Former Nigerian Vice President, Alhaji Atiku Abubakar, has said the brutal murder of a former member of the House of Representatives, Hon. Abba Anas Adamu, by bandits, is an indictment of the President Bola Tinubu administration.
New Telegraph recalls that the former lawmaker was reportedly abducted by bandits along the Kaduna-Abuja highway on May 3 this year, and died in captivity nine days later, despite desperate efforts by his family to secure his release.
Atiku, in a press statement issued by the Senior Special Assistant on Public Communication, Phrank Shaibu, said the former lawmaker’s death is yet another grim reminder of the worsening security under the Tinubu administration.
“Nigeria is under siege,” the former vice president stated, adding that it is either the Tinubu administration is overwhelmed, indifferent, or incompetent in the face of the national security emergency.
He wondered about the hope of an ordinary Nigerian for protection, if a former member of the National Assembly could be abducted on a highway and die in captivity.
“This is no longer about isolated incidents. It is now a horrifying pattern.
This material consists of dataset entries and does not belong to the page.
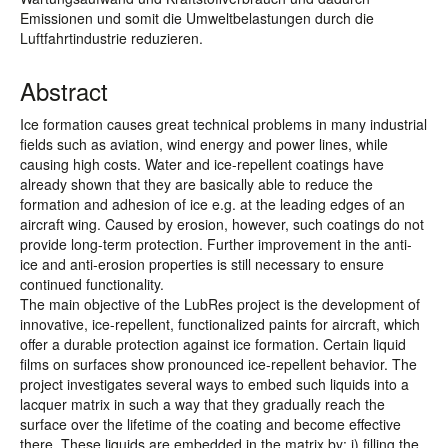
Emissionen und somit die Umweltbelastungen durch die
Luftfahrtindustrie reduzieren.
Abstract
Ice formation causes great technical problems in many industrial
fields such as aviation, wind energy and power lines, while
causing high costs. Water and ice-repellent coatings have
already shown that they are basically able to reduce the
formation and adhesion of ice e.g. at the leading edges of an
aircraft wing. Caused by erosion, however, such coatings do not
provide long-term protection. Further improvement in the anti-
ice and anti-erosion properties is still necessary to ensure
continued functionality.
The main objective of the LubRes project is the development of
innovative, ice-repellent, functionalized paints for aircraft, which
offer a durable protection against ice formation. Certain liquid
films on surfaces show pronounced ice-repellent behavior. The
project investigates several ways to embed such liquids into a
lacquer matrix in such a way that they gradually reach the
surface over the lifetime of the coating and become effective
there. These liquids are embedded in the matrix by: i) filling the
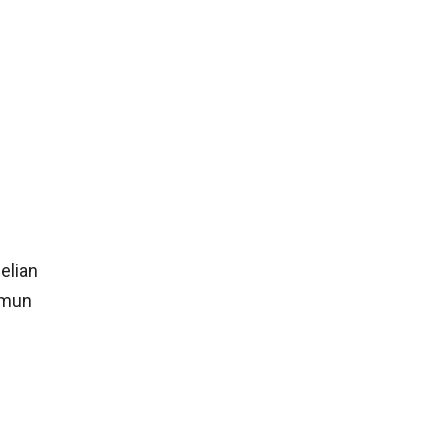
elian
amun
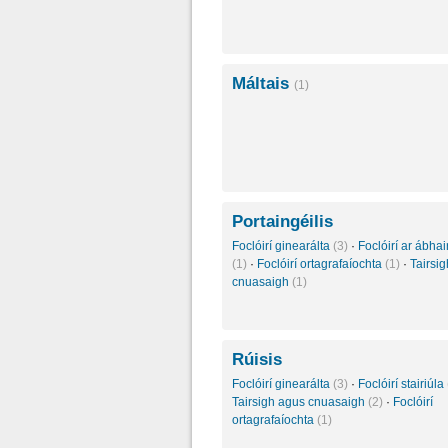
Máltais
(1)
Portaingéilis
Foclóirí ginearálta
(3)
·
Foclóirí ar ábhair
(1)
·
Foclóirí ortagrafaíochta
(1)
·
Tairsi
cnuasaigh
(1)
Rúisis
Foclóirí ginearálta
(3)
·
Foclóirí stairiúla
Tairsigh agus cnuasaigh
(2)
·
Foclóirí
ortagrafaíochta
(1)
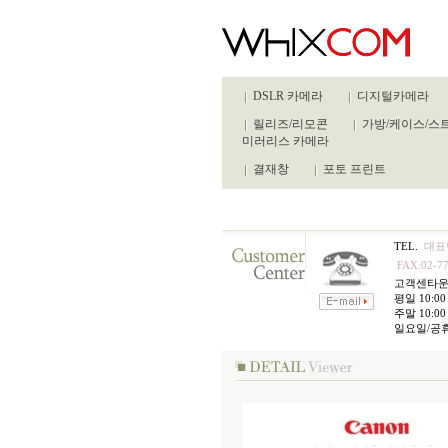
DSLR 카메라
디지털카메라
릴리즈/리모콘
가방/케이스/스
미러리스 카메라
결재창
포토 프린트
TEL.
대표번
FAX:02-77
고객센타
평일 10:00 
주말 10:00 
일요일/공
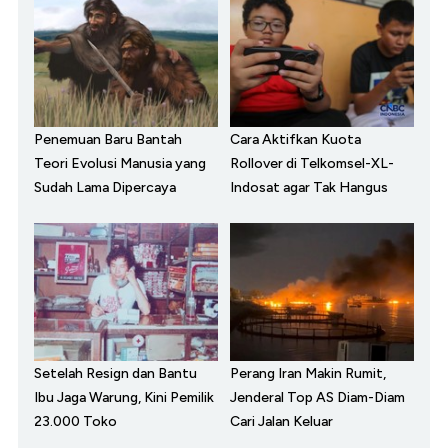
Penemuan Baru Bantah
Cara Aktifkan Kuota
Teori Evolusi Manusia yang
Rollover di Telkomsel-XL-
Sudah Lama Dipercaya
Indosat agar Tak Hangus
Setelah Resign dan Bantu
Perang Iran Makin Rumit,
Ibu Jaga Warung, Kini Pemilik
Jenderal Top AS Diam-Diam
23.000 Toko
Cari Jalan Keluar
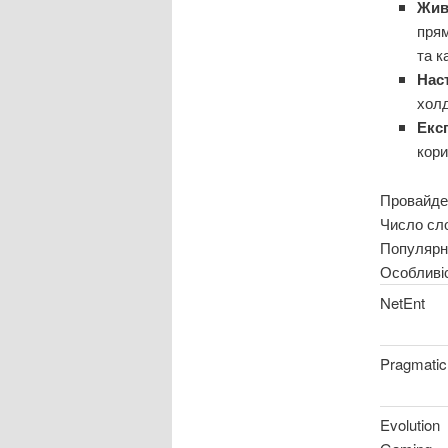
Жив
прям
та к
Наст
холд
Екс
кори
Провайде
Число сло
Популярн
Особливі
NetEnt
Pragmatic
Evolution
Nigerians are being kidnapped from highways, farms, communities, even their homes, while the government continues to issue sterile statements and recycled assurances that bear no resemblance to the lived reality of our people,” Atiku stated.
He noted that under Tinubu’s administration, insecurity has evolved from a crisis into a national routine, adding that a government that cannot secure its highways cannot claim to govern.
“A government that watches citizens get hunted like prey has failed the most elementary test of leadership,” the former vice president said, regretting that the Abuja-Kaduna corridor and surrounding routes have remained notorious theatres of terror despite repeated promises, security budgets running into trillions, and endless propaganda about progress by the government.
Atiku demanded to know the security strategy of the Tinubu administration, and reminded the president that no amount of political spin can deodorise his failure to secure the country.
According to him, a nation where former lawmakers die in captivity while criminals operate with audacity is a nation in distress.
He told the president that what Nigerians need is not another condolence message, but decisive leadership, coherent action, and measurable results.
Atiku extended his condolences to the family of the deceased, the people of Jigawa State, and all Nigerians who continue to suffer the devastating consequences of worsening insecurity, while urging the Federal Government to treat the nation’s security collapse as the emergency it truly is.”